🤖 AI Summary
Accurate prediction of oral absorption in early drug discovery remains challenging due to insufficient predictive performance of existing models. Method: This study systematically evaluates eight classes of molecular representations—including 2D/3D descriptors, ECFP/MACCS fingerprints, and GNN embeddings—for Caco-2 permeability prediction. Leveraging AutoML frameworks (TPOT and H2O), we propose CaliciBoost, a novel ensemble model optimized for small-sample ADMET modeling. Contribution/Results: We demonstrate for the first time that 3D descriptors significantly reduce mean absolute error (MAE) by 15.73%. CaliciBoost achieves state-of-the-art performance on both the TDC and OCHEM benchmark datasets, yielding the lowest MAE. Furthermore, we establish a reusable, principled framework for molecular representation selection tailored to low-data ADMET tasks.

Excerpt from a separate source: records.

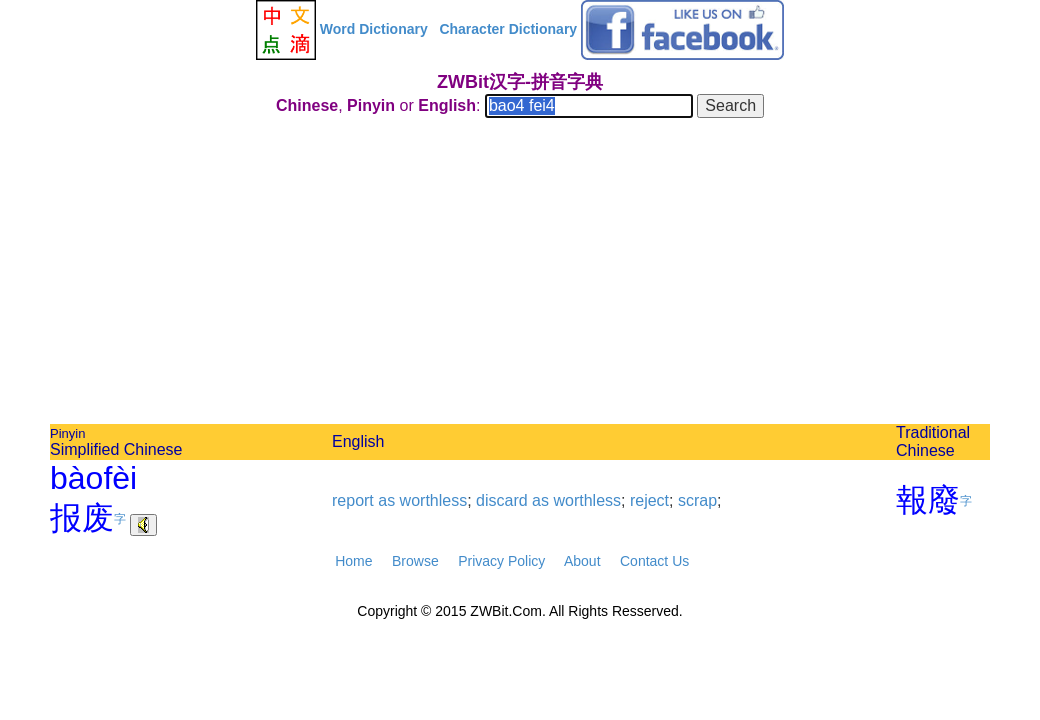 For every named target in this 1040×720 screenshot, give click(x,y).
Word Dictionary (374, 29)
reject (649, 500)
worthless (434, 500)
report (353, 500)
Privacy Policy (501, 561)
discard (502, 500)
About (582, 561)
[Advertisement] (520, 274)
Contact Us (654, 561)
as (386, 500)
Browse (415, 561)
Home (353, 561)
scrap (697, 500)
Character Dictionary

This work provides both methodological guidance and open-source tools for high-confidence oral absorption prediction.
📝 Abstract
Caco-2 permeability serves as a critical in vitro indicator for predicting the oral absorption of drug candidates during early-stage drug discovery. To enhance the accuracy and efficiency of computational predictions, we systematically investigated the impact of eight molecular feature representation types including 2D/3D descriptors, structural fingerprints, and deep learning-based embeddings combined with automated machine learning techniques to predict Caco-2 permeability. Using two datasets of differing scale and diversity (TDC benchmark and curated OCHEM data), we assessed model performance across representations and identified PaDEL, Mordred, and RDKit descriptors as particularly effective for Caco-2 prediction. Notably, the AutoML-based model CaliciBoost achieved the best MAE performance. Furthermore, for both PaDEL and Mordred representations, the incorporation of 3D descriptors resulted in a 15.73% reduction in MAE compared to using 2D features alone, as confirmed by feature importance analysis. These findings highlight the effectiveness of AutoML approaches in ADMET modeling and offer practical guidance for feature selection in data-limited prediction tasks.